Focus on the Family last week denounced the move. In fact, founder and president James Dobson has rescinded his support of the organization. Dobson endorses BBBSA in his book Bringing Up Boys but he says future editions will exclude the reference.
Bill Maier, Focus on the Family vice president, wrote: "Perhaps BBBSA is fearful that if it refuses to embrace homosexual volunteers it will suffer the same criticism and cuts in funding [as the Boys Scouts of America]. Whatever the reason, BBBSA has obviously decided that the rights of homosexuals are more important than the safety and well being of the children it serves."
It is unclear why Dobson and Focus on the Family are now taking action when a national BBBSA spokesman says that 90 percent of local chapters have had this policy for a number of years.
The Arizona Republic reports that the Phoenix chapter, which has had such a policy since 1989, received 20,000 e-mails in one day after the Focus on the Family protest. Local supporters have also withdrawn support.
BBBSA receives one-third of its support from private donors. "We're looking at a variety of issues and possible impacts, and of course one of those has to be donations," the group's spokesman told the Republic.
In an unscientific poll on the Christianity Today website this week, over 1,600 readers voted on whether that BBBSA should require local chapters to open themselves to gay and lesbian volunteers. Fifty-four percent has said, "No, it makes the abnormal seem normal." Only 14 percent agree with the policy.
Brownback becomes Catholic
The Washington Post reports this week that Kansas Senator Sam Brownback converted to Catholicism last month. The former United Methodist has frequently referenced his faith when working on issues such as bioethics and persecution in Sudan.
A private ceremony was reportedly held on June 27 at the Catholic Information Center in Washington. Brownback's sponsor was Pennsylvania Senator Rick Santorum.
"I really can't say anything except that Senator Brownback is clearly a person who believes in the moral vision of the teaching of the Catholic Church on things like cloning and stem-cell research," the ceremony's officiating priest told The Washington Post.

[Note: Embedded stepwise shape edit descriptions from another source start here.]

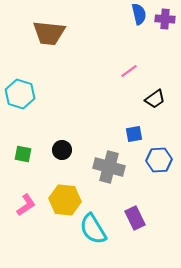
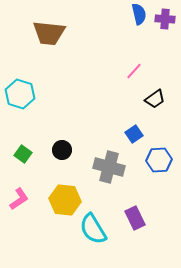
pink line: moved 5 px right; rotated 12 degrees counterclockwise
blue square: rotated 24 degrees counterclockwise
green square: rotated 24 degrees clockwise
pink L-shape: moved 7 px left, 6 px up
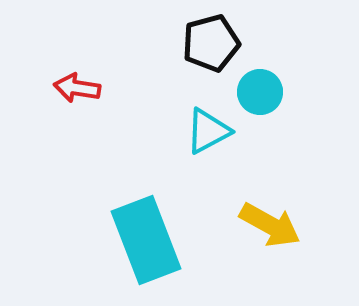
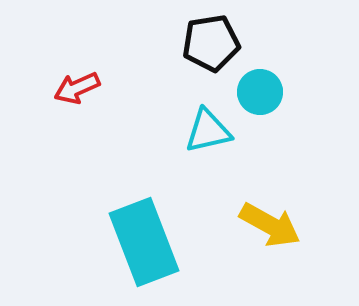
black pentagon: rotated 6 degrees clockwise
red arrow: rotated 33 degrees counterclockwise
cyan triangle: rotated 15 degrees clockwise
cyan rectangle: moved 2 px left, 2 px down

The 82-year-old Pope began an 11-day tour of Canada, Guatemala, and Mexico this week. He arrived on Tuesday in Toronto where he will celebrate Mass on Sunday and participate in World Youth Day festivities. Today, he will attend an official welcoming ceremony.
"Too many lives begin and end without joy, without hope," the pope told the crowd when he arrived in Toronto. "That is one of the principal reasons for the World Youth Day. Young people are coming together to commit themselves, in the strength of their faith in Jesus Christ, to the great cause of peace and human solidarity."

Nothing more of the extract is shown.